Cette contrainte est comme la
concrétisation physique, visible, de la contrainte invisible que subit tout
être humain. Chacun de nous habite en effet une maison mentale dont les murs sont des
habitudes, des idées, des langages formés par l’éducation, les influences
reçues et l’expérience. Cette « maison » nous est nécessaire : sans elle, nous
ne pourrions ni interpréter les événements, ni agir. Mais
elle nous emprisonne : les choses que notre intellect n’est pas prêt à
percevoir, nous ne les voyons pas. Il est difficile de la modifier et d’en
sortir. C'est donc aussi une prison mentale, d’autant plus
contraignante que ses murs sont moins perceptibles.
Par ailleurs nous sommes soumis
à des pouvoirs dans la famille, l’entreprise, la vie sociale : les règles du
savoir-vivre, les exigences de l’organisation, la réglementation nous entourent
d’un réseau de contraintes nécessaires à la vie en société mais souvent implicites et parfois capricieuses. A chaque instant nous risquons
de les enfreindre et d’en subir la sanction.
* *
Chacun de nous est porteur des potentialités illimitées que
comporte la nature humaine. Mais par ailleurs chacun subit les contraintes de
son destin particulier, de son individualité concrète. Il en résulte une
souffrance, le « mal métaphysique », qui est le propre de la condition humaine.
Il suffit de lire des
biographies, ou d’observer ceux qui nous entourent, pour voir que
devant cette souffrance nous sommes tous égaux : l’empereur est sur le même pied que
l’esclave, celui « qui a réussi » sur le même pied que le « raté ». Quelle que
soit en effet une « réussite », elle ne comble pas l’écart qui sépare la
réalisation individuelle, inévitablement limitée, de l’illimité potentiel auquel
il aura fallu renoncer. Cette souffrance propre à notre condition, le sage apprend
à vivre avec elle : à défaut de la supprimer, il l’assume.
* *
Le prisonnier, qu’il s’agisse
d’un prisonnier de guerre ou de droit commun, est une allégorie vivante de la
condition humaine.

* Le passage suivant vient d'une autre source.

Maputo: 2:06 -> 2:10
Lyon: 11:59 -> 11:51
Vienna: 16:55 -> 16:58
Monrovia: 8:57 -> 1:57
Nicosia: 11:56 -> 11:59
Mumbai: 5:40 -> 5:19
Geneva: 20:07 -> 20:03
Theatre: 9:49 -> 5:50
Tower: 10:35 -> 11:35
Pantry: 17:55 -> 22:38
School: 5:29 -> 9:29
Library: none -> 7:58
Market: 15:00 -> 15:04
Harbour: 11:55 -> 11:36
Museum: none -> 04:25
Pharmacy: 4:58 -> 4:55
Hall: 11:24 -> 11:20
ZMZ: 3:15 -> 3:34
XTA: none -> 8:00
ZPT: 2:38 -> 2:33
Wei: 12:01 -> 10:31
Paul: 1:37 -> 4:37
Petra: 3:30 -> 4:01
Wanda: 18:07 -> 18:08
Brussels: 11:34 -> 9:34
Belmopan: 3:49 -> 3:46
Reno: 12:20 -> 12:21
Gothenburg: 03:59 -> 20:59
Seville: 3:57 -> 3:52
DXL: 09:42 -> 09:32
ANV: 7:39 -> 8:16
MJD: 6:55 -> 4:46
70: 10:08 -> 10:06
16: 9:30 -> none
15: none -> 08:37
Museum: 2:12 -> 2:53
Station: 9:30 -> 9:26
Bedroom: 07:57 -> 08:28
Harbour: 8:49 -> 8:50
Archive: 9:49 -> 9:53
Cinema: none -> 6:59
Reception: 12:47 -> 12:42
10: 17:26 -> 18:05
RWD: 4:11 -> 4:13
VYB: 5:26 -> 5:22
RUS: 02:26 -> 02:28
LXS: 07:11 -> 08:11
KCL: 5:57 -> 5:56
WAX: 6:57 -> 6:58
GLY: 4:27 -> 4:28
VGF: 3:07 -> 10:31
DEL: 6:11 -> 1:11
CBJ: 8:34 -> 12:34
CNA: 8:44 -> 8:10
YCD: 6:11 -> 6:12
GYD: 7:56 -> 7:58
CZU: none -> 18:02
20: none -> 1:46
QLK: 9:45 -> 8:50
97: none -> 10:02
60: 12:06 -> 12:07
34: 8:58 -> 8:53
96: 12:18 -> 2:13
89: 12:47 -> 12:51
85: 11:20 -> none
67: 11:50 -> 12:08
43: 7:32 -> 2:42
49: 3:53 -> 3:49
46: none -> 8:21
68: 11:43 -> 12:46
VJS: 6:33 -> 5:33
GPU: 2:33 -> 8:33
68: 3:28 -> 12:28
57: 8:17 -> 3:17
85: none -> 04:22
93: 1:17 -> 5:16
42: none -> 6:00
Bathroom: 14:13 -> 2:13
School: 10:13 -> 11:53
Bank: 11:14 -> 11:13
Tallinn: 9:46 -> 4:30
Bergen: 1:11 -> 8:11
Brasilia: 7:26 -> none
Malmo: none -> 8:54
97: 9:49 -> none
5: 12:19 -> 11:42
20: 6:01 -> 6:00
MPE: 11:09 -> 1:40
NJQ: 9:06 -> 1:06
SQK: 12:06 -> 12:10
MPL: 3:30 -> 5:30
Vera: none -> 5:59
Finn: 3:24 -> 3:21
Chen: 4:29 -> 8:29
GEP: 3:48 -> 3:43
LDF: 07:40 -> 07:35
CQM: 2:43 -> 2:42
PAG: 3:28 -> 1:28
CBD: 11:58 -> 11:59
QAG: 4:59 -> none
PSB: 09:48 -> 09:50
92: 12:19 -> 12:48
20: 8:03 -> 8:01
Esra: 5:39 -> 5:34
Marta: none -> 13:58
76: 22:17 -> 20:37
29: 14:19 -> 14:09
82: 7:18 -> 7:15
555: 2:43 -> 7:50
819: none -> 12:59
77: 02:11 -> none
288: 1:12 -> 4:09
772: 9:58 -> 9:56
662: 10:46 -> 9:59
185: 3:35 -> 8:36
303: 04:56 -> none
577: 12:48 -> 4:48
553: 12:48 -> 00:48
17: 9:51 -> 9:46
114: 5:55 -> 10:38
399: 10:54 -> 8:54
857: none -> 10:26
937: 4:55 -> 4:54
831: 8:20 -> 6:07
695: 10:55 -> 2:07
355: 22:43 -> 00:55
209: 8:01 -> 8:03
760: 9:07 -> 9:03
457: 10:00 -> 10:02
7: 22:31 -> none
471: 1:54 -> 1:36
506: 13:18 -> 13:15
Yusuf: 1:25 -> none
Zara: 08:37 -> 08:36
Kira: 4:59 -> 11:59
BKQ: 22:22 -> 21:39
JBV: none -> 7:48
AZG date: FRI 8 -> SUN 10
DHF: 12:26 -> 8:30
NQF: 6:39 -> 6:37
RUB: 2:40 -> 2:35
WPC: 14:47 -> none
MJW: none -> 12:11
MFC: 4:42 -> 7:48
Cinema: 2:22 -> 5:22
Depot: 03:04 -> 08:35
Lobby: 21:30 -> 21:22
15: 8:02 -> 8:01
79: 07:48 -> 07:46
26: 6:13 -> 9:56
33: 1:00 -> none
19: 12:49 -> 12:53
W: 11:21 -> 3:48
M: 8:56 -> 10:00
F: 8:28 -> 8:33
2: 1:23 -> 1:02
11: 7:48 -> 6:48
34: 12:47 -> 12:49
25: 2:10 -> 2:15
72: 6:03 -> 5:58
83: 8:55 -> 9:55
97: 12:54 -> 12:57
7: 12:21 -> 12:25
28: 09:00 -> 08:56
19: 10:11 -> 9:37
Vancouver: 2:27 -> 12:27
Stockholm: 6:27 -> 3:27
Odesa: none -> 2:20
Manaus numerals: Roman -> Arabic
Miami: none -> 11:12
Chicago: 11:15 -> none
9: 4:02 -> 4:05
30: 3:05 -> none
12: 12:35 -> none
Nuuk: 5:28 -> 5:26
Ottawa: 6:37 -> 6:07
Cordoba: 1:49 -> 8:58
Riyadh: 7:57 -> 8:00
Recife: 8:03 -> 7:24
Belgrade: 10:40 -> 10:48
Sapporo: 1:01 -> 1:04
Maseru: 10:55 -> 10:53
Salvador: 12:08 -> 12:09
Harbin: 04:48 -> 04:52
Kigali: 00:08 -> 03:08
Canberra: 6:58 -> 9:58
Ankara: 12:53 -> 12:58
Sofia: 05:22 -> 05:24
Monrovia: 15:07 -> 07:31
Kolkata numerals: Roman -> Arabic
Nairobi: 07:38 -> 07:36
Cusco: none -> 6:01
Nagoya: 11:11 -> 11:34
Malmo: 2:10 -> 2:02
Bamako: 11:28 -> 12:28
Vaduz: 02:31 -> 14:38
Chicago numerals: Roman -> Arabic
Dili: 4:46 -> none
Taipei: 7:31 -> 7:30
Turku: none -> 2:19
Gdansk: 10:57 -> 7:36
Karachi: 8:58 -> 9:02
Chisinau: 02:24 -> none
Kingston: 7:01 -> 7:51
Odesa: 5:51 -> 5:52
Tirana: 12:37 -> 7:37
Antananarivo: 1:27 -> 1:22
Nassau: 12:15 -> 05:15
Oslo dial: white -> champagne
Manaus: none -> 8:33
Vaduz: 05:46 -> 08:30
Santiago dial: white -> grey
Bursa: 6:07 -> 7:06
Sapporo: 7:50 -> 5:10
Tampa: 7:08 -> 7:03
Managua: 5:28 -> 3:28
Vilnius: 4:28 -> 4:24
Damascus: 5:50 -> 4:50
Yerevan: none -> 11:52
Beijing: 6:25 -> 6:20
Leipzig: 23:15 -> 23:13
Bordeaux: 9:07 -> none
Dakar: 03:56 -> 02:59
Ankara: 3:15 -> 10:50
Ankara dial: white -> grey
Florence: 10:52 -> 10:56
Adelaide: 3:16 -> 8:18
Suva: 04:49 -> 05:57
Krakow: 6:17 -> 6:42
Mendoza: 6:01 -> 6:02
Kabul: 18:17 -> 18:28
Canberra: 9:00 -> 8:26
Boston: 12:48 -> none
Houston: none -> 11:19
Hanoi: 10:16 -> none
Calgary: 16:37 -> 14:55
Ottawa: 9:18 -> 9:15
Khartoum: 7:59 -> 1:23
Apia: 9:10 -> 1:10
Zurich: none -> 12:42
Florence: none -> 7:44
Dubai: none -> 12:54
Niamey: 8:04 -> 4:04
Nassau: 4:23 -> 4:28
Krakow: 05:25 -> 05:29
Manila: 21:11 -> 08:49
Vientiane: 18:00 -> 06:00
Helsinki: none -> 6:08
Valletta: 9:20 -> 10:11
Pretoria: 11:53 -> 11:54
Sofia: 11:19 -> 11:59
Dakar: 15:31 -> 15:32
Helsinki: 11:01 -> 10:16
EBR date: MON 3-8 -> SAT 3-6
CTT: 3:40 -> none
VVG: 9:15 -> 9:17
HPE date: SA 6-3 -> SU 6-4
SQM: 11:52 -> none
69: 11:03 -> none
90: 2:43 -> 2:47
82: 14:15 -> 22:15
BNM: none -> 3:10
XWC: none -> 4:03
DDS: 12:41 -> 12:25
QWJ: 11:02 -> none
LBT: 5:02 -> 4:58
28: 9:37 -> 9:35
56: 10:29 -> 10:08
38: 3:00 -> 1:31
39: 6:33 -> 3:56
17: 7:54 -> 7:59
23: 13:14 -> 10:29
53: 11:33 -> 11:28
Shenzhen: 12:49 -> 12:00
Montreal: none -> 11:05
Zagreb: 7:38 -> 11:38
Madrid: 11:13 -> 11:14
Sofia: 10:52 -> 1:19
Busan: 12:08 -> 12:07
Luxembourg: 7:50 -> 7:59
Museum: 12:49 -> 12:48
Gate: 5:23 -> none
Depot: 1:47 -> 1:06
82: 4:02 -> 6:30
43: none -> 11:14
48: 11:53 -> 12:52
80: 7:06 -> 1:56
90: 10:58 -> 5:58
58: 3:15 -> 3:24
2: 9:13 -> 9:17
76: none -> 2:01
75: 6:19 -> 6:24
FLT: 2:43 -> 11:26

Les murs et le règlement de la prison, les caprices qu’il
subit, sont comme une matérialisation de notre prison mentale et des pouvoirs
auxquels nous sommes soumis. Dans la mesure où il est entravé, privé de moyens
d’action, soumis au bon vouloir de ses gardiens, il est réduit à sa seule
humanité, cette humanité qu’il possède entièrement et qu’il partage avec chacun
de nous. Dans cette même mesure, et quelles que soient les fautes qu’il a pu
commettre, il est revêtu de la même innocence que le petit enfant : sa personne
est sacrée.
Il ne s’agit pas ici de bons
sentiments mais de pure, simple et ferme logique. Je sais que certains
détenus avaient commis des actes odieux et, relâchés, récidiveraient
peut-être. Je sais que certains d'entre eux reproduisent en prison les rapports de
force et les privilèges dont ils avaient pris l’habitude auparavant. Je n’idéalise
donc pas les
prisonniers, pas plus que je ne diabolise leurs gardiens. Mais je le répète :
dans la mesure où le prisonnier ne peut pas se défendre contre la
force, sa personne est sacrée.
* *
Quittons la métaphysique pour
la morale, terrain plus familier. Nous convenons tous en principe que celui qui abuse de sa
force contre une personne sans défense est un lâche : si le prisonnier est sans
défense, celui qui le maltraite est donc un lâche.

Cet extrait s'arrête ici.